Also im Prinzip soll er nur eine Variable übergeben damit der pfad stimmt und man in der Website die Bilder sieht. 

Die Bilder sollten nebeneinander also jew. immer 3 nebeneinander angezeigt werden so :

XXX
XXX
XXX
usw.


Wäre das realisierbar?? Besten Dank für Hilfe.


----------



## byte (5. Mrz 2006)

Randy hat gesagt.:
			
		

> Wäre das realisierbar??



Ja. Aber nicht hier.


----------



## Beni (5. Mrz 2006)

Das scheint mir ein reines HTML Problem zu sein?
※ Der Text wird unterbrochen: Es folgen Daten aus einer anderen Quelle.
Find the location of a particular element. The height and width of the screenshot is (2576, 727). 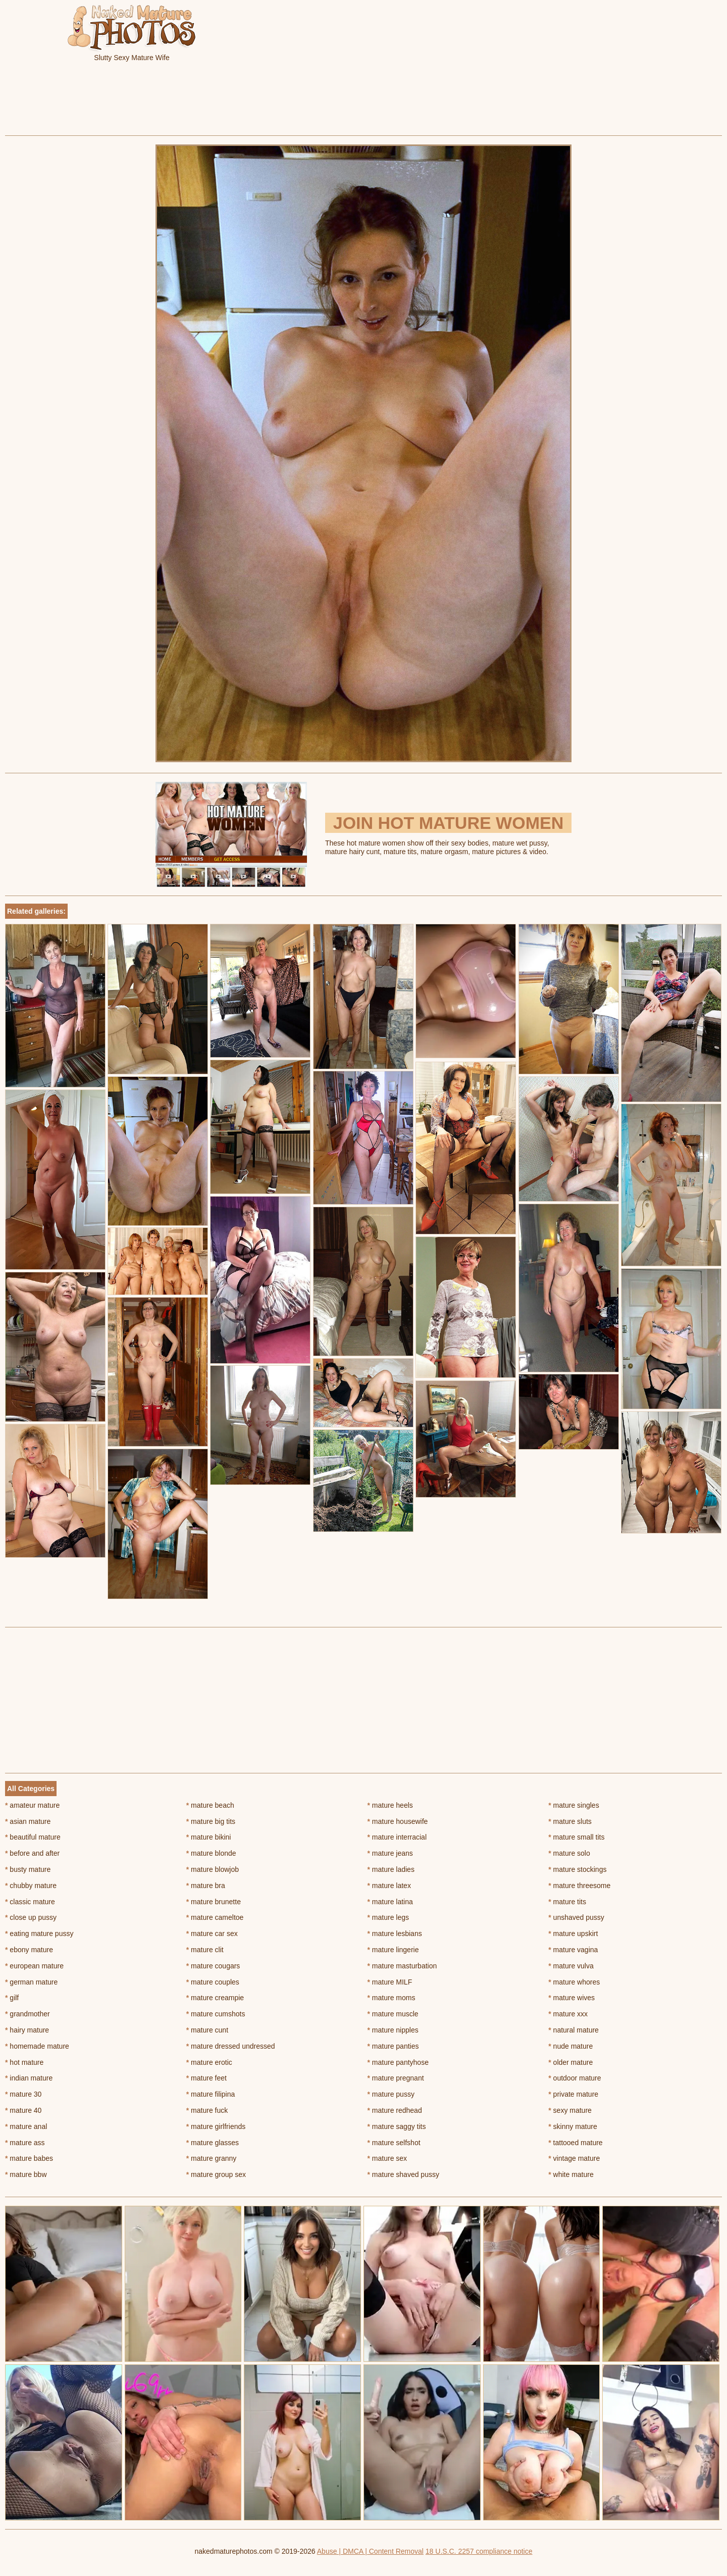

Dann passt es nicht zu den Anfängerfragen über Java.

*verschoben*


----------



## randy (5. Mrz 2006)

HTMl man kann doch in html keine variablen übergeben???? Man hat mir gesagt das geht mit java.


----------



## Beni (5. Mrz 2006)

Dann frag denjenigen der dir das gesagt, was er genau meinte. Wie einem Java hier helfen sollte, weiss ich nicht (bzw, ich habe schon Ideen, nur ist der Aufwand ziemlich hoch). Vielleicht meinte der jemand auch JavaScript, dann bist du hier total falsch, weil Java und JavaScript bis auf den Namen nichts miteinander zu tun haben.


----------



## Gast (5. Mrz 2006)

Stimmt Du hast recht habe ich falsch gepostet ich wollte das in Java Script haben nicht java Sorry


----------



## Gast (6. Mrz 2006)

Hm kann mir keiner Helfen =-/


----------



## Dante (6. Mrz 2006)

sowas macht man eigentlich eher mit php als mit javascript


für javascript könntest du mit document.write() arbeiten. ist aber eigentlich unsinnig, weil wenn mal einer ohne javascript kommt sieht er nix...


----------



## Gast (6. Mrz 2006)

hm bei php muss man ja den iterpreter installieren und das muß man bei java nicht


----------



## Illuvatar (6. Mrz 2006)

Java würd ich gar nicht nehmen.
Javascript hat nicht jeder den Interpreter an.
PHP brauchst du den Interpreter nur serverseitig. Das ist dann wohl das beste für die User.


----------



## Dante (7. Mrz 2006)

Wie benutzt man denn Java ohne den Interpreter? Wie ja schon richtig angemerkt wurde, hast du mit Java oder JavaScript im Browser nichtmal die Möglichkeit sicherzustellen, das dein besucher überhaupt einen geeigneten Interpreter am laufen hat. Suchmaschinen haben das sowieso nicht.


----------